Obama jokes Bill Clinton should be named ‘secretary of explaining stuff’
President Obama on Saturday hammed it up over former President Clinton’s popular convention speech, praising his Oval Office predecessor’s defense of his record.
At a St. Petersburg, Fla. rally, Obama noted that Clinton “made the case as only he can.”
“After he spoke, somebody sent out a tweet that said “you should appoint him ‘secretary of explaining stuff.’ I like that!”
{mosads}”I have to admit, it didn’t say ‘stuff’. I cleaned that up,” Obama added.

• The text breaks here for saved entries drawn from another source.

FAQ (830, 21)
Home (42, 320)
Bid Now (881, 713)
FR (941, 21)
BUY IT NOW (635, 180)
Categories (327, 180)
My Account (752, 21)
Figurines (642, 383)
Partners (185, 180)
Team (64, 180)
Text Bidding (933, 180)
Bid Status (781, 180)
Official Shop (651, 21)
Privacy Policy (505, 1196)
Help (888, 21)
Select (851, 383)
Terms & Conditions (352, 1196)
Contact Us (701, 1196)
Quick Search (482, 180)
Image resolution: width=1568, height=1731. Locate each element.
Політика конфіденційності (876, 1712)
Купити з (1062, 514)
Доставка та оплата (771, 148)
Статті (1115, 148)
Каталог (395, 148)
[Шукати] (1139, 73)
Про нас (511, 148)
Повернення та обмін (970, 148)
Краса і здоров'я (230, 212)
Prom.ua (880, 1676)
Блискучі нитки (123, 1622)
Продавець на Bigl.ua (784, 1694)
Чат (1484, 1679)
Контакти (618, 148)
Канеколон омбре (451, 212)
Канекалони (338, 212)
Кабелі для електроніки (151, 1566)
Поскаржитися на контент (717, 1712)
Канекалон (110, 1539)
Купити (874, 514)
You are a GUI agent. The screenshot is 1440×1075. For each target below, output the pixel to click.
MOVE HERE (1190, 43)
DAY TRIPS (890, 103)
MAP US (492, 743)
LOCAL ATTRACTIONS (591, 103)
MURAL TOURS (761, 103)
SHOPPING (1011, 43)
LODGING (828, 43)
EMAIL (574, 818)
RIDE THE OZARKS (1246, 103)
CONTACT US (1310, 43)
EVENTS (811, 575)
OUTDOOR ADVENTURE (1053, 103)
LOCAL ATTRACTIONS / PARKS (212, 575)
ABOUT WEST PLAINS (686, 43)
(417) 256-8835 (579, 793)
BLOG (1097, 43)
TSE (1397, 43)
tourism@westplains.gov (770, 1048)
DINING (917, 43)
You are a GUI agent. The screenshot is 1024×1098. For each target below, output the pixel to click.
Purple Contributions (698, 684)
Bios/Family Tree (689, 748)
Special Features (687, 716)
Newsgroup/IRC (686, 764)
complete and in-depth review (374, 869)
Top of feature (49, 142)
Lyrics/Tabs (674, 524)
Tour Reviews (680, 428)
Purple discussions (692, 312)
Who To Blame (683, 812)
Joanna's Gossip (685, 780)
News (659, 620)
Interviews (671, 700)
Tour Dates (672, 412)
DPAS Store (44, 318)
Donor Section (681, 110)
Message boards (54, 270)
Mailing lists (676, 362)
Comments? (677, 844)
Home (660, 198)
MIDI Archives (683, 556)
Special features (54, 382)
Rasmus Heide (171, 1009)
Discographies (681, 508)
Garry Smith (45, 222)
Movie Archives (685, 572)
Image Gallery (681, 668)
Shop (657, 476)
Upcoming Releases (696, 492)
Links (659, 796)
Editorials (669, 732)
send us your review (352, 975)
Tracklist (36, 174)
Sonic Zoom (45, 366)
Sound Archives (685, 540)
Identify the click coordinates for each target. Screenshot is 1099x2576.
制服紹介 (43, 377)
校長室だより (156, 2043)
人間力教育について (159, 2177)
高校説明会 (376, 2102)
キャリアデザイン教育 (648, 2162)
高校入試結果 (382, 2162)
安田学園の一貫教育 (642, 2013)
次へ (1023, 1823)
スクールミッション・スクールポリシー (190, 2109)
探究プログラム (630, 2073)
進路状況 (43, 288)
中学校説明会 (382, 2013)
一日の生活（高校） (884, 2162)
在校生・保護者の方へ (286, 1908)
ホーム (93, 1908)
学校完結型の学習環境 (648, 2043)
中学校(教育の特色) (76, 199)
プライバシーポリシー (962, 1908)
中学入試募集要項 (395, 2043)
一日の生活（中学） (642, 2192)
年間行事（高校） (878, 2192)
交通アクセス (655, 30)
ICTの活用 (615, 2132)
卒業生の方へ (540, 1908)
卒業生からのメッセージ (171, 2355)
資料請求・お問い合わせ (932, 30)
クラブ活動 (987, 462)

The success of the Clinton speech, which ran for 48 minutes due to extensive ad-libbing, has led the Obama campaign to expand Clinton’s role in the coming weeks.
The former president spoke at the Democratic National Convention in Charlotte, N.C. on Wednesday, defending the president’s record and arguing that no president could address all of the economic challenges Obama inherited in just one term.
Obama spoke on Thursday, but his convention speech was overshadowed by Friday’s release of disappointing jobs report which showed the economy added 96,000 jobs in August, well below expectations.
In swing-state Florida Saturday, Obama devoted his appearance to a stump speech based on his own convention address, touting measures he said would help continue the economic recovery.
The president laid out goals for manufacturing jobs, energy, education, national security and the deficit but did not delve deeply into how those goals will be achieved.
Republicans charge that Obama’s goals for more teachers and one million new manufacturing jobs have not been fleshed out and his deficit claim of being able to reduce the deficit by $4 trillion includes savings already included in 2011 legislation and occurring naturally from the end of the wars in Iraq and Afghanistan.
Obama also mocked GOP candidate Mitt Romney for relying on tax cuts as a cure-all.
Obama also criticized Romney’s vow to repeal “ObamaCare,” as Republicans dub the president’s healthcare reform package without offering a replacement to insure most Americans.
“I do care,” said Obama. “Mr. Romney says he wants to repeal it, which means his plan is Romney-don’t-care.”
Obama is on a two-day tour through Florida, with polls showing the state a toss-up.